┌──

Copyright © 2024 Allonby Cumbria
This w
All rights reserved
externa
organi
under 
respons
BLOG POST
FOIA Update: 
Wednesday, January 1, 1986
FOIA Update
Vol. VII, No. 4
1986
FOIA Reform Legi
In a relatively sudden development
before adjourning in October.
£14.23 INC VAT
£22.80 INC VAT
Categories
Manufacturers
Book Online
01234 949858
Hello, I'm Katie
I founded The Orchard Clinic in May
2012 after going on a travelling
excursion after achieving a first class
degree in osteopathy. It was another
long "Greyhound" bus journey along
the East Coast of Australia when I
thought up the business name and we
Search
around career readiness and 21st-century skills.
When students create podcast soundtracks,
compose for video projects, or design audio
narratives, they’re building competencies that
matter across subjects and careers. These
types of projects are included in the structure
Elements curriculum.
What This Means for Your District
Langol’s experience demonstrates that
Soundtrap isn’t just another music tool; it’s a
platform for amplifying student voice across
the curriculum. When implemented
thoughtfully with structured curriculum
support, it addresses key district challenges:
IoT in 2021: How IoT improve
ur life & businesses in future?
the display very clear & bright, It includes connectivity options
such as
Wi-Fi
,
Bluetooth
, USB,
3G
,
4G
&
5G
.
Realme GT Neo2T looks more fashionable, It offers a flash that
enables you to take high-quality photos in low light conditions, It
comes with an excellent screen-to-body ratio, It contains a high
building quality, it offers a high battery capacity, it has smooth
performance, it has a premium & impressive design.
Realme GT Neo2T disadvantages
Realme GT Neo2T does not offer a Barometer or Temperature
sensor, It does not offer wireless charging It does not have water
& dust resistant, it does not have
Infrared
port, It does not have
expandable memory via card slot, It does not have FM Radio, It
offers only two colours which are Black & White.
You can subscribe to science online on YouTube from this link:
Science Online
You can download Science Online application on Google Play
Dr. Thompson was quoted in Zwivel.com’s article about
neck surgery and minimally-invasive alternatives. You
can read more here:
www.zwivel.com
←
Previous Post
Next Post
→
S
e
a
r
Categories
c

└──
┌──

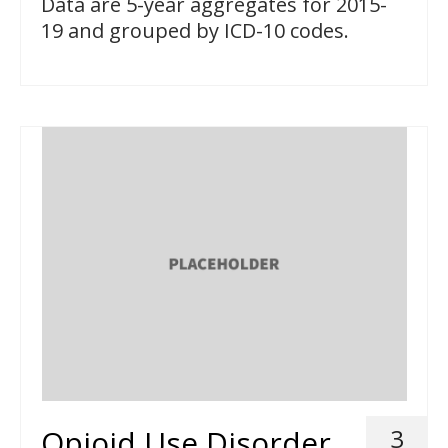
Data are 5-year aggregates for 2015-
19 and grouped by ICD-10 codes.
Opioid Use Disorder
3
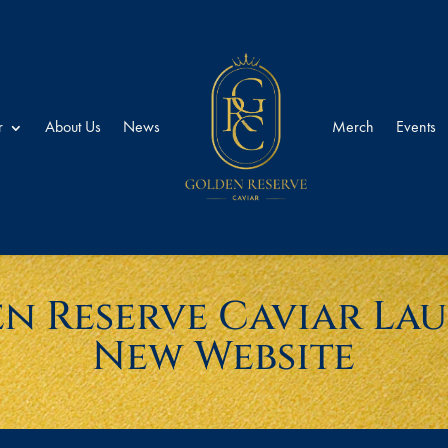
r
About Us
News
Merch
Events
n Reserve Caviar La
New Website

└──

→ EXERCISE INSTRUCTIONS
All lines in the listing above from the line containing "Realme GT Neo2T does" to the line containing "Dr. Thompson was", inclusive, should be retyped exactly; no other lines should appear.

→ SOLUTION TO THIS EXERCISE
Realme GT Neo2T does not offer a Barometer or Temperature
sensor, It does not offer wireless charging It does not have water
& dust resistant, it does not have
Infrared
port, It does not have
expandable memory via card slot, It does not have FM Radio, It
offers only two colours which are Black & White.
You can subscribe to science online on YouTube from this link:
Science Online
You can download Science Online application on Google Play
Dr. Thompson was quoted in Zwivel.com’s article about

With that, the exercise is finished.